**TASK GOAL**
Please reproduce the entries in full. Keep every character the same.

+===+

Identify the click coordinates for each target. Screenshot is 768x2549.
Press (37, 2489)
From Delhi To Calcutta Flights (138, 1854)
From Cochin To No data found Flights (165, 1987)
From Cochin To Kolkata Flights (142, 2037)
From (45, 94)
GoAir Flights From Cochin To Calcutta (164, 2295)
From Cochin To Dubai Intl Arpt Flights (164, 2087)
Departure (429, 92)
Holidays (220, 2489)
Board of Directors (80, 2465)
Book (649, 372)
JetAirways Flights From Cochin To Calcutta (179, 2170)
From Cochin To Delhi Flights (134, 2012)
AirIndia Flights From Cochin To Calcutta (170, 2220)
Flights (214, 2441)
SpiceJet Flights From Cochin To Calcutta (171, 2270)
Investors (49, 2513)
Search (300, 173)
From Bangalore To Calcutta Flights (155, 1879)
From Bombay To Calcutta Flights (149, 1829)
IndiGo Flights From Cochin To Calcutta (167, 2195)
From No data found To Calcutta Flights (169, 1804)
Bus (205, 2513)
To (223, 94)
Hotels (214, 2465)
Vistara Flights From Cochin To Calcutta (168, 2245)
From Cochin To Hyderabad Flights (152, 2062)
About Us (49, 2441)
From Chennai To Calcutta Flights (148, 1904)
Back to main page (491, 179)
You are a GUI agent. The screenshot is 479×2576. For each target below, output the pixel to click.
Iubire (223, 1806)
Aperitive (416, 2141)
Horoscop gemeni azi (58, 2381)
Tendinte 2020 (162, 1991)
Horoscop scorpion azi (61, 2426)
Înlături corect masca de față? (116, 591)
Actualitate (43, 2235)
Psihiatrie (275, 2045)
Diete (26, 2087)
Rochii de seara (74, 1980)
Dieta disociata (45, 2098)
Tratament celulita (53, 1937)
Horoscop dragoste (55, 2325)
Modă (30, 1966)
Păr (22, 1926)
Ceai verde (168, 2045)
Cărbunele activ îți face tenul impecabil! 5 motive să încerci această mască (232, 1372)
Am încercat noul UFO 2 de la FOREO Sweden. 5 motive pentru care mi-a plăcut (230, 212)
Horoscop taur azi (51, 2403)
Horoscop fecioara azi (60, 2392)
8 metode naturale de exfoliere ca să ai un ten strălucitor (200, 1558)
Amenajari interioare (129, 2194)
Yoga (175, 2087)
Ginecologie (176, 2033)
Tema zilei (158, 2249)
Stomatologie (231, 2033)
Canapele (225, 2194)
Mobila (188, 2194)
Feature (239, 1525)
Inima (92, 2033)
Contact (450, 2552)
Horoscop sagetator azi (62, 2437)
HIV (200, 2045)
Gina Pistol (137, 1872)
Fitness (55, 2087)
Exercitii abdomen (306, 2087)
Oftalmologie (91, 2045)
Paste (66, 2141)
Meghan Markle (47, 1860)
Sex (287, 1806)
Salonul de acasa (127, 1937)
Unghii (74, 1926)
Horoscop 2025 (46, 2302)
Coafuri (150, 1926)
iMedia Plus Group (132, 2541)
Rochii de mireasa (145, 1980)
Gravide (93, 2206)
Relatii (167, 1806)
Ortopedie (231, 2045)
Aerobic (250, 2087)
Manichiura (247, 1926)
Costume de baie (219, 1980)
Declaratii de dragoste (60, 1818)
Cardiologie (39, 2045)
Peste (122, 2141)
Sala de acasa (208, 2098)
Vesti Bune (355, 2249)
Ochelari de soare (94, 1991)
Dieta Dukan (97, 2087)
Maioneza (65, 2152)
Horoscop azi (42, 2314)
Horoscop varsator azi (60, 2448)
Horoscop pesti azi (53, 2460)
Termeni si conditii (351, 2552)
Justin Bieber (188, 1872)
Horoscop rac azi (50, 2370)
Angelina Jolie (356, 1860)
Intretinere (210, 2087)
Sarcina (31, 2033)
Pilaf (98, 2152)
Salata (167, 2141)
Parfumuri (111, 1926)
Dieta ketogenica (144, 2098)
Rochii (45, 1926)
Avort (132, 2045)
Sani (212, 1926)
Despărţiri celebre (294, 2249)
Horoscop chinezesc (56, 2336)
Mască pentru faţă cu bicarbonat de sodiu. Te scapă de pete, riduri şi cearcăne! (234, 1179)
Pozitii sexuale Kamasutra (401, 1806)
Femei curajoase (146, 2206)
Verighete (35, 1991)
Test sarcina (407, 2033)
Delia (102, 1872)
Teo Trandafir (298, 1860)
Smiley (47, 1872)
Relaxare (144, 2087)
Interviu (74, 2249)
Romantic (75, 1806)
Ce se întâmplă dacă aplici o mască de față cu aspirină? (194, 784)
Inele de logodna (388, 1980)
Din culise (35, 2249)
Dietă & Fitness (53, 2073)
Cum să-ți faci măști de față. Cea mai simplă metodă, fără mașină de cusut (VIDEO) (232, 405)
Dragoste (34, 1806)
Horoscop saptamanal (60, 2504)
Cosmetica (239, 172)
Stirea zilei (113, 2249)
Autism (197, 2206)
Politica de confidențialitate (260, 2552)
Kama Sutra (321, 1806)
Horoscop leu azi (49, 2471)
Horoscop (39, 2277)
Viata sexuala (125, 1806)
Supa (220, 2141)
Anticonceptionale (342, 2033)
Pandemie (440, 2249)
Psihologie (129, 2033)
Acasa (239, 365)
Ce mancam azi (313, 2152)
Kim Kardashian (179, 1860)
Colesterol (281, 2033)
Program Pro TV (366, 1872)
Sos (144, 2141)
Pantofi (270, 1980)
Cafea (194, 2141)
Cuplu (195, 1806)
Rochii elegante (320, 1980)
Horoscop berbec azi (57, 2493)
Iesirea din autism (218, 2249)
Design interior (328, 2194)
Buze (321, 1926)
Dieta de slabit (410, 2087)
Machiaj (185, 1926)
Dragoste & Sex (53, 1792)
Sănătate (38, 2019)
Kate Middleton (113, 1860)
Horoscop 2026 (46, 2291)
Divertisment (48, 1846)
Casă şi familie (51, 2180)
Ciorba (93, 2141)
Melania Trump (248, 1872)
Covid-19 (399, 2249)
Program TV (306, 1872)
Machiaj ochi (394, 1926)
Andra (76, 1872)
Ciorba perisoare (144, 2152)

+===+

**THE COMPLETED TASK**
Identify the click coordinates for each target. Screenshot is 768x2549.
Press (37, 2489)
From Delhi To Calcutta Flights (138, 1854)
From Cochin To No data found Flights (165, 1987)
From Cochin To Kolkata Flights (142, 2037)
From (45, 94)
GoAir Flights From Cochin To Calcutta (164, 2295)
From Cochin To Dubai Intl Arpt Flights (164, 2087)
Departure (429, 92)
Holidays (220, 2489)
Board of Directors (80, 2465)
Book (649, 372)
JetAirways Flights From Cochin To Calcutta (179, 2170)
From Cochin To Delhi Flights (134, 2012)
AirIndia Flights From Cochin To Calcutta (170, 2220)
Flights (214, 2441)
SpiceJet Flights From Cochin To Calcutta (171, 2270)
Investors (49, 2513)
Search (300, 173)
From Bangalore To Calcutta Flights (155, 1879)
From Bombay To Calcutta Flights (149, 1829)
IndiGo Flights From Cochin To Calcutta (167, 2195)
From No data found To Calcutta Flights (169, 1804)
Bus (205, 2513)
To (223, 94)
Hotels (214, 2465)
Vistara Flights From Cochin To Calcutta (168, 2245)
From Cochin To Hyderabad Flights (152, 2062)
About Us (49, 2441)
From Chennai To Calcutta Flights (148, 1904)
Back to main page (491, 179)
You are a GUI agent. The screenshot is 479×2576. For each target below, output the pixel to click.
Iubire (223, 1806)
Aperitive (416, 2141)
Horoscop gemeni azi (58, 2381)
Tendinte 2020 (162, 1991)
Horoscop scorpion azi (61, 2426)
Înlături corect masca de față? (116, 591)
Actualitate (43, 2235)
Psihiatrie (275, 2045)
Diete (26, 2087)
Rochii de seara (74, 1980)
Dieta disociata (45, 2098)
Tratament celulita (53, 1937)
Horoscop dragoste (55, 2325)
Modă (30, 1966)
Păr (22, 1926)
Ceai verde (168, 2045)
Cărbunele activ îți face tenul impecabil! 5 motive să încerci această mască (232, 1372)
Am încercat noul UFO 2 de la FOREO Sweden. 5 motive pentru care mi-a plăcut (230, 212)
Horoscop taur azi (51, 2403)
Horoscop fecioara azi (60, 2392)
8 metode naturale de exfoliere ca să ai un ten strălucitor (200, 1558)
Amenajari interioare (129, 2194)
Yoga (175, 2087)
Ginecologie (176, 2033)
Tema zilei (158, 2249)
Stomatologie (231, 2033)
Canapele (225, 2194)
Mobila (188, 2194)
Feature (239, 1525)
Inima (92, 2033)
Contact (450, 2552)
Horoscop sagetator azi (62, 2437)
HIV (200, 2045)
Gina Pistol (137, 1872)
Fitness (55, 2087)
Exercitii abdomen (306, 2087)
Oftalmologie (91, 2045)
Paste (66, 2141)
Meghan Markle (47, 1860)
Sex (287, 1806)
Salonul de acasa (127, 1937)
Unghii (74, 1926)
Horoscop 2025 (46, 2302)
Coafuri (150, 1926)
iMedia Plus Group (132, 2541)
Rochii de mireasa (145, 1980)
Gravide (93, 2206)
Relatii (167, 1806)
Ortopedie (231, 2045)
Aerobic (250, 2087)
Manichiura (247, 1926)
Costume de baie (219, 1980)
Declaratii de dragoste (60, 1818)
Cardiologie (39, 2045)
Peste (122, 2141)
Sala de acasa (208, 2098)
Vesti Bune (355, 2249)
Ochelari de soare (94, 1991)
Dieta Dukan (97, 2087)
Maioneza (65, 2152)
Horoscop azi (42, 2314)
Horoscop varsator azi (60, 2448)
Horoscop pesti azi (53, 2460)
Termeni si conditii (351, 2552)
Justin Bieber (188, 1872)
Horoscop rac azi (50, 2370)
Angelina Jolie (356, 1860)
Intretinere (210, 2087)
Sarcina (31, 2033)
Pilaf (98, 2152)
Salata (167, 2141)
Parfumuri (111, 1926)
Dieta ketogenica (144, 2098)
Rochii (45, 1926)
Avort (132, 2045)
Sani (212, 1926)
Despărţiri celebre (294, 2249)
Horoscop chinezesc (56, 2336)
Mască pentru faţă cu bicarbonat de sodiu. Te scapă de pete, riduri şi cearcăne! (234, 1179)
Pozitii sexuale Kamasutra (401, 1806)
Femei curajoase (146, 2206)
Verighete (35, 1991)
Test sarcina (407, 2033)
Delia (102, 1872)
Teo Trandafir (298, 1860)
Smiley (47, 1872)
Relaxare (144, 2087)
Interviu (74, 2249)
Romantic (75, 1806)
Ce se întâmplă dacă aplici o mască de față cu aspirină? (194, 784)
Inele de logodna (388, 1980)
Din culise (35, 2249)
Dietă & Fitness (53, 2073)
Cum să-ți faci măști de față. Cea mai simplă metodă, fără mașină de cusut (VIDEO) (232, 405)
Dragoste (34, 1806)
Horoscop saptamanal (60, 2504)
Cosmetica (239, 172)
Stirea zilei (113, 2249)
Autism (197, 2206)
Politica de confidențialitate (260, 2552)
Kama Sutra (321, 1806)
Horoscop leu azi (49, 2471)
Horoscop (39, 2277)
Viata sexuala (125, 1806)
Supa (220, 2141)
Anticonceptionale (342, 2033)
Pandemie (440, 2249)
Psihologie (129, 2033)
Acasa (239, 365)
Ce mancam azi (313, 2152)
Kim Kardashian (179, 1860)
Colesterol (281, 2033)
Program Pro TV (366, 1872)
Sos (144, 2141)
Pantofi (270, 1980)
Cafea (194, 2141)
Cuplu (195, 1806)
Rochii elegante (320, 1980)
Horoscop berbec azi (57, 2493)
Iesirea din autism (218, 2249)
Design interior (328, 2194)
Buze (321, 1926)
Dieta de slabit (410, 2087)
Machiaj (185, 1926)
Dragoste & Sex (53, 1792)
Sănătate (38, 2019)
Kate Middleton (113, 1860)
Horoscop 2026 (46, 2291)
Divertisment (48, 1846)
Casă şi familie (51, 2180)
Ciorba (93, 2141)
Melania Trump (248, 1872)
Covid-19 (399, 2249)
Program TV (306, 1872)
Machiaj ochi (394, 1926)
Andra (76, 1872)
Ciorba perisoare (144, 2152)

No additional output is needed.